The topographies before and after reconstruction of the river channel are presented in Figure 2; these were provided by the Xi’an Water Conservancy Planning Survey and Design Institute, China. For irregular land boundaries, a high-quality unstructured mesh is of great importance to ensuring an accurate numerical simulation. The computational meshes in this study were generated using the Mesh Generator provided by MIKE software. To ensure the quality of the generated mesh, three parameters, the maximum element area, the smallest allowable angle, and the maximum number of nodes, were provided by Mesh Generator. In this study, we chose the maximum element area as 150 m², the smallest allowable angle as 29 degrees, and the maximum number of nodes as 100,000. For the computational domain before reconstruction, there were a total of 17132 elements, while a total of 18411 elements were generated in the mesh of the computational domain after reconstruction. The two sets of meshes before and after local reconstruction were used to investigate the impacts of local reconstruction of the river channel on flooding. Note that the artificial islands, which may be submerged during floods, were identified automatically by the wet and dry boundary method during the simulation.

(a)

(b)

The Manning coefficient n, which represents the overall resistance of the channel bed, is one of the key parameters for flood simulation. In this study, a constant Manning coefficient (n = 0.03 m^−1/3s) was used, which was calibrated by results of a physical model, as detailed in the following section.

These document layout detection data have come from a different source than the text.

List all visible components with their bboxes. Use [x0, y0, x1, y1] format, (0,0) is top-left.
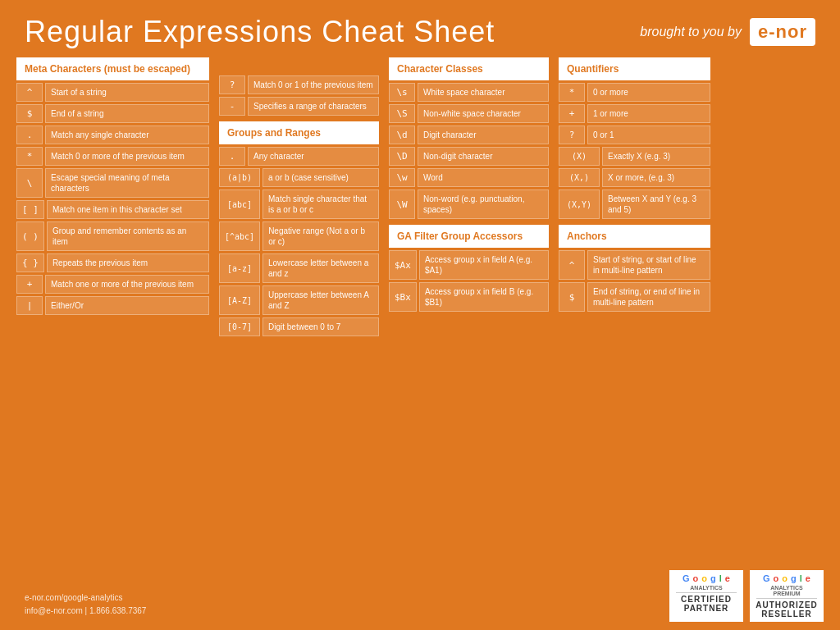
- item-desc: Match any single character: [45, 126, 209, 144]
- item-desc: 0 or 1: [587, 126, 710, 144]
- list-item: (X) Exactly X (e.g. 3): [559, 147, 710, 166]
- brand-text: brought to you by: [640, 25, 742, 39]
- badge-area: Google ANALYTICS CERTIFIEDPARTNER Google…: [669, 570, 824, 622]
- badge-certified-partner: Google ANALYTICS CERTIFIEDPARTNER: [669, 570, 743, 622]
- item-code: ( ): [16, 221, 44, 251]
- item-code: .: [219, 147, 245, 166]
- item-desc: Access group x in field A (e.g. $A1): [419, 250, 549, 280]
- footer-line1: e-nor.com/google-analytics: [25, 591, 146, 605]
- item-code: +: [559, 104, 585, 123]
- list-item: (a|b) a or b (case sensitive): [219, 168, 379, 187]
- item-code: \W: [389, 189, 415, 219]
- item-desc: Non-digit character: [418, 147, 549, 166]
- list-item: $Bx Access group x in field B (e.g. $B1): [389, 282, 549, 312]
- item-code: [0-7]: [219, 317, 260, 336]
- character-classes-section: Character Classes \s White space charact…: [389, 57, 549, 339]
- item-desc: X or more, (e.g. 3): [602, 168, 710, 187]
- list-item: \s White space character: [389, 83, 549, 102]
- item-code: (X,Y): [559, 189, 600, 219]
- item-code: \D: [389, 147, 415, 166]
- item-desc: End of a string: [45, 104, 209, 123]
- item-code: \s: [389, 83, 415, 102]
- list-item: \w Word: [389, 168, 549, 187]
- list-item: ( ) Group and remember contents as an it…: [16, 221, 209, 251]
- brand-logo: e-nor: [750, 18, 815, 46]
- item-desc: Access group x in field B (e.g. $B1): [419, 282, 549, 312]
- list-item: [0-7] Digit between 0 to 7: [219, 317, 379, 336]
- list-item: $ End of a string: [16, 104, 209, 123]
- item-desc: Between X and Y (e.g. 3 and 5): [602, 189, 710, 219]
- item-desc: Match 0 or 1 of the previous item: [248, 75, 379, 94]
- meta-characters-title: Meta Characters (must be escaped): [16, 57, 209, 80]
- item-code: [ ]: [16, 200, 44, 219]
- item-desc: Lowercase letter between a and z: [262, 253, 379, 283]
- item-code: ?: [559, 126, 585, 144]
- item-desc: Match single character that is a or b or…: [262, 189, 379, 219]
- list-item: \D Non-digit character: [389, 147, 549, 166]
- list-item: + 1 or more: [559, 104, 710, 123]
- item-desc: Digit between 0 to 7: [262, 317, 379, 336]
- list-item: (X,) X or more, (e.g. 3): [559, 168, 710, 187]
- badge-type2: ANALYTICS PREMIUM: [756, 585, 817, 596]
- item-desc: Any character: [248, 147, 379, 166]
- item-desc: White space character: [418, 83, 549, 102]
- item-desc: Digit character: [418, 126, 549, 144]
- item-code: [A-Z]: [219, 285, 260, 315]
- item-code: [a-z]: [219, 253, 260, 283]
- item-desc: Uppercase letter between A and Z: [262, 285, 379, 315]
- list-item: \ Escape special meaning of meta charact…: [16, 168, 209, 198]
- item-desc: Match one or more of the previous item: [45, 275, 209, 294]
- list-item: * Match 0 or more of the previous item: [16, 147, 209, 166]
- item-code: (X): [559, 147, 600, 166]
- ga-filter-title: GA Filter Group Accessors: [389, 225, 549, 248]
- item-code: \S: [389, 104, 415, 123]
- item-code: -: [219, 97, 245, 116]
- brand-area: brought to you by e-nor: [640, 18, 815, 46]
- groups-ranges-title: Groups and Ranges: [219, 121, 379, 144]
- item-desc: Non-white space character: [418, 104, 549, 123]
- item-code: (a|b): [219, 168, 260, 187]
- item-desc: Start of a string: [45, 83, 209, 102]
- item-desc: End of string, or end of line in multi-l…: [587, 282, 710, 312]
- item-code: ^: [559, 250, 585, 280]
- list-item: | Either/Or: [16, 296, 209, 315]
- item-desc: Exactly X (e.g. 3): [602, 147, 710, 166]
- badge-authorized-reseller: Google ANALYTICS PREMIUM AUTHORIZEDRESEL…: [750, 570, 824, 622]
- item-code: [abc]: [219, 189, 260, 219]
- item-desc: 1 or more: [587, 104, 710, 123]
- list-item: * 0 or more: [559, 83, 710, 102]
- item-code: $: [16, 104, 43, 123]
- list-item: \d Digit character: [389, 126, 549, 144]
- list-item: . Any character: [219, 147, 379, 166]
- item-desc: Non-word (e.g. punctuation, spaces): [418, 189, 549, 219]
- list-item: . Match any single character: [16, 126, 209, 144]
- item-code: ^: [16, 83, 43, 102]
- badge-cert-text: CERTIFIEDPARTNER: [681, 595, 732, 613]
- list-item: \S Non-white space character: [389, 104, 549, 123]
- footer-line2: info@e-nor.com | 1.866.638.7367: [25, 605, 146, 618]
- item-code: [^abc]: [219, 221, 260, 251]
- list-item: ^ Start of string, or start of line in m…: [559, 250, 710, 280]
- item-desc: Group and remember contents as an item: [47, 221, 209, 251]
- quantifiers-title: Quantifiers: [559, 57, 710, 80]
- page-title: Regular Expressions Cheat Sheet: [25, 15, 495, 49]
- item-desc: Repeats the previous item: [47, 253, 209, 272]
- list-item: + Match one or more of the previous item: [16, 275, 209, 294]
- list-item: $ End of string, or end of line in multi…: [559, 282, 710, 312]
- item-code: $Bx: [389, 282, 417, 312]
- item-code: .: [16, 126, 43, 144]
- item-desc: Match one item in this character set: [47, 200, 209, 219]
- item-code: *: [559, 83, 585, 102]
- footer: e-nor.com/google-analytics info@e-nor.co…: [25, 591, 146, 618]
- item-code: { }: [16, 253, 44, 272]
- item-code: ?: [219, 75, 245, 94]
- list-item: (X,Y) Between X and Y (e.g. 3 and 5): [559, 189, 710, 219]
- item-desc: Either/Or: [45, 296, 209, 315]
- item-code: *: [16, 147, 43, 166]
- item-desc: Match 0 or more of the previous item: [45, 147, 209, 166]
- list-item: [ ] Match one item in this character set: [16, 200, 209, 219]
- list-item: ? 0 or 1: [559, 126, 710, 144]
- list-item: [A-Z] Uppercase letter between A and Z: [219, 285, 379, 315]
- list-item: [abc] Match single character that is a o…: [219, 189, 379, 219]
- list-item: [a-z] Lowercase letter between a and z: [219, 253, 379, 283]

Boundary conditions at the upstream and downstream cross sections are also important and have to be specified carefully. In this study, steady-state conditions were taken into account to provide guides for engineering design. Hence, maximum flood discharges were used at the upstream boundary, and constant water levels were used at the downstream boundary. Two scenarios with 10-year and 100-year floods are analyzed in this study. From hydrological analysis, the peak discharges of 10-year and 100-year floods in this river are 1700 m³/s and 3300 m³/s, respectively. Water levels at the downstream boundary are affected by several factors such as the topography of the downstream channel and the water level of the Wei River downstream. After careful analysis, the corresponding water levels at downstream boundary are determined to be 369.48 m and 370.55 m for the 10-year and 100-year floods, respectively. Due to the steady-state condition, the initial water levels can be set arbitrarily, and in this study, constant water level the same as the water level at the downstream boundary was used and the initial velocities were set to zeros.

Time step was self-adaptive according to the CFL condition. During computation, the depth at each element was monitored, and the elements were classified as dry, partially dry, or wet. Then, wet and dry interfaces were monitored to identify flooded boundaries.

2.4. Model Validation

Validation of the numerical model was undertaken by comparing it with the results of a 1 : 120 scale physical model of the reconstructed river channel. The physical model was constructed in a laboratory field of Xi’an University of Technology, China. The domain of the physical model was the same as that of the numerical model, ranging from Guangyuntan weir upstream to 1# weir downstream with a length of about 2.6 km, as shown in Figure 3. The physical model was designed according to the gravity similarity criterion. The flood water levels and velocity magnitudes at the locations of 13 cross sections with equal spatial intervals were measured, as shown in Figure 3.

(a)

(b)

The longitudinal profiles of the sectional average water levels for 10-year and 100-year floods are presented in Figure 4. For 10-year floods, it can be seen that the numerical water level agrees better with experimental data in the downstream channel (distance to upstream boundary 1500 m to 2600 m) than in the upper channel (distance to upstream boundary 0 m to 1500 m), where backwater effects are expected due to the reconstruction of the river channel. The maximum error of the water level was 0.2 m. For 100-year floods, the numerical water level profile fits better with the experimental data for the entire channel, with a maximum error of 0.08 m. In general, the numerical model can well predict the flood water level.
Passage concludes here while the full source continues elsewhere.